Thirty years ago the struggle against the hated poll tax was reaching its peak. It was the biggest civil-disobedience campaign of the twentieth century.
In a normal year in the 1980s the number of cases (summonses) brought before the magistrates’ courts of England and Wales was about two million. Between April 1990 and September 1993 the number of cases of unwillingness, or inability, to pay the poll tax totalled an additional (and staggering!) 25 million.
It is estimated that up to 14 million people were involved in resisting the poll tax, with many receiving multiple summonses. That’s just under one-third of the entire adult population. The sheer volume of cases overwhelmed the legal system and the enforcement of the poll tax was made impossible. What had once been described as Margaret Thatcher’s ‘flagship’ policy was sunk.

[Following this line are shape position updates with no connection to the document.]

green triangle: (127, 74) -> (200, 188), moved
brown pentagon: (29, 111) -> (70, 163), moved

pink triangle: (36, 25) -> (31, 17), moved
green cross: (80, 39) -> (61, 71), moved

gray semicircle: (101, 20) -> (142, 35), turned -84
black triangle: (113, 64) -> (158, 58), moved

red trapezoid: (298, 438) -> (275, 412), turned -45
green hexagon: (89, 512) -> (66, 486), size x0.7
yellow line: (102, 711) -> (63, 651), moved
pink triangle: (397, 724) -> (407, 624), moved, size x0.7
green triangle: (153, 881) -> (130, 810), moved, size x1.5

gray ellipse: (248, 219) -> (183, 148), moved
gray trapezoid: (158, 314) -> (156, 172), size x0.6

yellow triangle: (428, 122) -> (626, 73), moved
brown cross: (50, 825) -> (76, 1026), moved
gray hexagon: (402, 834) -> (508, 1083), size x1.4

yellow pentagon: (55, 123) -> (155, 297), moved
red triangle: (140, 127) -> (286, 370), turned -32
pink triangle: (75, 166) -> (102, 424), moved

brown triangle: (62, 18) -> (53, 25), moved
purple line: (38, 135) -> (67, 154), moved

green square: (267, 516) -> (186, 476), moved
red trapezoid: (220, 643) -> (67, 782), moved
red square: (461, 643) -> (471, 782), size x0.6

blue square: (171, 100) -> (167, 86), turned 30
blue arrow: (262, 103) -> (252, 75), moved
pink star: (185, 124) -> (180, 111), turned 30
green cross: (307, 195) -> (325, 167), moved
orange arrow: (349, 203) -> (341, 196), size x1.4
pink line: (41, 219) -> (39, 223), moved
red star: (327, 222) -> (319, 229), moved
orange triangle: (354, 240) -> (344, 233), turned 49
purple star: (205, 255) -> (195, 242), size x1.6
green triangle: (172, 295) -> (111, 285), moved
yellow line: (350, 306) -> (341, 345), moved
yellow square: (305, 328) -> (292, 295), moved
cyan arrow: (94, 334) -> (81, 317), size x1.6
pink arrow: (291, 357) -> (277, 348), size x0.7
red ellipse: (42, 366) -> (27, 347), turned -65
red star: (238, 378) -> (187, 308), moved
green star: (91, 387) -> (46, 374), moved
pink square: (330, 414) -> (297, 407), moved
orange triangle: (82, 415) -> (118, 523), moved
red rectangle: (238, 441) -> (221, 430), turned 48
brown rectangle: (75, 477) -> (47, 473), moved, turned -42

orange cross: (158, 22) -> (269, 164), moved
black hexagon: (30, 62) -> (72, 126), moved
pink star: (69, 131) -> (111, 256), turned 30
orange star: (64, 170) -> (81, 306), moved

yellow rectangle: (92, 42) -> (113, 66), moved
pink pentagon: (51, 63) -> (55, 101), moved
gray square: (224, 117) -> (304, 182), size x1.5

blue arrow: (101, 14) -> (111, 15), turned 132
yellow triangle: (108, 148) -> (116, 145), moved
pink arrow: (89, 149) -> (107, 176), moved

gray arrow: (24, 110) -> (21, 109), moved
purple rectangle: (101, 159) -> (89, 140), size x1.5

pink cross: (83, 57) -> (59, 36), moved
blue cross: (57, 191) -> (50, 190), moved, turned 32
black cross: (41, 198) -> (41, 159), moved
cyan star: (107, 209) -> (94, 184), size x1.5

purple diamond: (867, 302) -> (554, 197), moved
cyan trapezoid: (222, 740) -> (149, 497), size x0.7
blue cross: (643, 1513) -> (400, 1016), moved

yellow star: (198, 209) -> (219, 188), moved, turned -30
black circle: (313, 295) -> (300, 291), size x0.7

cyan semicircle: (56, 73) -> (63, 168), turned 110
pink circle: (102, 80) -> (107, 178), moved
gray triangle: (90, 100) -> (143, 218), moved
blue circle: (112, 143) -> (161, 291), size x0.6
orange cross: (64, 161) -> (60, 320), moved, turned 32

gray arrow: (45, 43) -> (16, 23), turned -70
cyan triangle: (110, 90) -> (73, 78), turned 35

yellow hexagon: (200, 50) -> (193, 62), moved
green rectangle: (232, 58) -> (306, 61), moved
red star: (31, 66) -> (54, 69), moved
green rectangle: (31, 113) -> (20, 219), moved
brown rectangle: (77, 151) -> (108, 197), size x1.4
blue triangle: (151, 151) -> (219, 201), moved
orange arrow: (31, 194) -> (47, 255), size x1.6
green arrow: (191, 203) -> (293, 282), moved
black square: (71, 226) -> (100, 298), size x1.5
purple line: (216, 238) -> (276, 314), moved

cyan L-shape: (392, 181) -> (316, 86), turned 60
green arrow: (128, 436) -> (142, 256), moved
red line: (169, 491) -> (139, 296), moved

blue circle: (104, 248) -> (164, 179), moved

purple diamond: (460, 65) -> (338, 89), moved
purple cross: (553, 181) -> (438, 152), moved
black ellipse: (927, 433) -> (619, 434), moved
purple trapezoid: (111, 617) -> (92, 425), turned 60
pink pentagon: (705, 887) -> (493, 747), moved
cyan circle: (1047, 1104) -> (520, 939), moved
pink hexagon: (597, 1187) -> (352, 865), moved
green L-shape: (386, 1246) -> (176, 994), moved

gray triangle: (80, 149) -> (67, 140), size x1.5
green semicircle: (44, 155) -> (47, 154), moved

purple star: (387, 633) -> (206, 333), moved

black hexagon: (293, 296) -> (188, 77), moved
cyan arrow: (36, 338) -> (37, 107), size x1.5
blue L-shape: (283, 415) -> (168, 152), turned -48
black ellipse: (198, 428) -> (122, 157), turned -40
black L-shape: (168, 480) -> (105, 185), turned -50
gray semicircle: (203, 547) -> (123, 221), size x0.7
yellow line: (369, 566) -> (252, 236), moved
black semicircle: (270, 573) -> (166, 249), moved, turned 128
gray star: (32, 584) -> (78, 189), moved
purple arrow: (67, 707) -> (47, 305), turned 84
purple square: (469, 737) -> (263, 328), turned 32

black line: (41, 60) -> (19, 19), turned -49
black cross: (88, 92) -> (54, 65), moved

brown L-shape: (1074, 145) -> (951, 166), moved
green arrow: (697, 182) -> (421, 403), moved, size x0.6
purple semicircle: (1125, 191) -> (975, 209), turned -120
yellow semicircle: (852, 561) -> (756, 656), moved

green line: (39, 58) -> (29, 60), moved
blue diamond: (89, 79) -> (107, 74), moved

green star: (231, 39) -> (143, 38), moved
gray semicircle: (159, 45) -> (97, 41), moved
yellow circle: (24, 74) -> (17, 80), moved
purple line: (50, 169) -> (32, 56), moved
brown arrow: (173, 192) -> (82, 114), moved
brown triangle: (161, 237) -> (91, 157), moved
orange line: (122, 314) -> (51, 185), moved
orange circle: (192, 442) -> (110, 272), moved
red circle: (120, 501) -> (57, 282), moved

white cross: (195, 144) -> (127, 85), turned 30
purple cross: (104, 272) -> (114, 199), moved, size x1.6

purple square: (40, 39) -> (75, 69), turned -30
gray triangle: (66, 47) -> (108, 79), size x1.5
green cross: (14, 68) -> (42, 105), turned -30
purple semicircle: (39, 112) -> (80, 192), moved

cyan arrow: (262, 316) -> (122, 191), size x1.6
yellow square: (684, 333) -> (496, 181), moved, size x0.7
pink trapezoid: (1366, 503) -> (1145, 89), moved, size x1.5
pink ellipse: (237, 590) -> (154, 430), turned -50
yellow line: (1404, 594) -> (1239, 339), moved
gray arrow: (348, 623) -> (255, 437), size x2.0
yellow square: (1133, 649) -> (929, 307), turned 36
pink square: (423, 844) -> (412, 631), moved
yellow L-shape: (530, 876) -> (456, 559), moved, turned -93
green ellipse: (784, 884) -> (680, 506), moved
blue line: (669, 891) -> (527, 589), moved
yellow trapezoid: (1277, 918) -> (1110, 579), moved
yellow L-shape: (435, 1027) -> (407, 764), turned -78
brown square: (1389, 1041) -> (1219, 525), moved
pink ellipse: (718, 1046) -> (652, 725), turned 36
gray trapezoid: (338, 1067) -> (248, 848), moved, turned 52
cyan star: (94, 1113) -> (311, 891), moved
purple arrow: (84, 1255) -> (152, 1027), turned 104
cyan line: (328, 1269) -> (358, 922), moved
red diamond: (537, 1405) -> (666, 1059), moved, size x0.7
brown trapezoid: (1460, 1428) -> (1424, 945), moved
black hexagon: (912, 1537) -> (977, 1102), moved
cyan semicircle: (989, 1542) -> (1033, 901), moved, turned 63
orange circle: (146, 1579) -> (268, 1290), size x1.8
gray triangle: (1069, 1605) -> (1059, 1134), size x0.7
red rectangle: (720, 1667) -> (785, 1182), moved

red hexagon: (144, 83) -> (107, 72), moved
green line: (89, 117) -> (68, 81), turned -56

A new book, Couldn’t Pay, Wouldn’t Pay, Didn’t Pay, edited by Eric Segal, secretary of the South East Kent Trade Union Council, outlines the struggle against the poll tax in Kent. Eric was an organiser of the anti-poll tax struggle in Kent and was sent to prison as a result of his refusal to pay.
Our Paul Heron contributed a chapter to this book. His chapter, entitled How Labour councillors fails us and why they shouldn’t, makes links between the poll tax struggle and the contemporary political situation. Heron highlights the need for Labour councils to set a no-cuts needs budget and stop passing on cuts to working-class communities.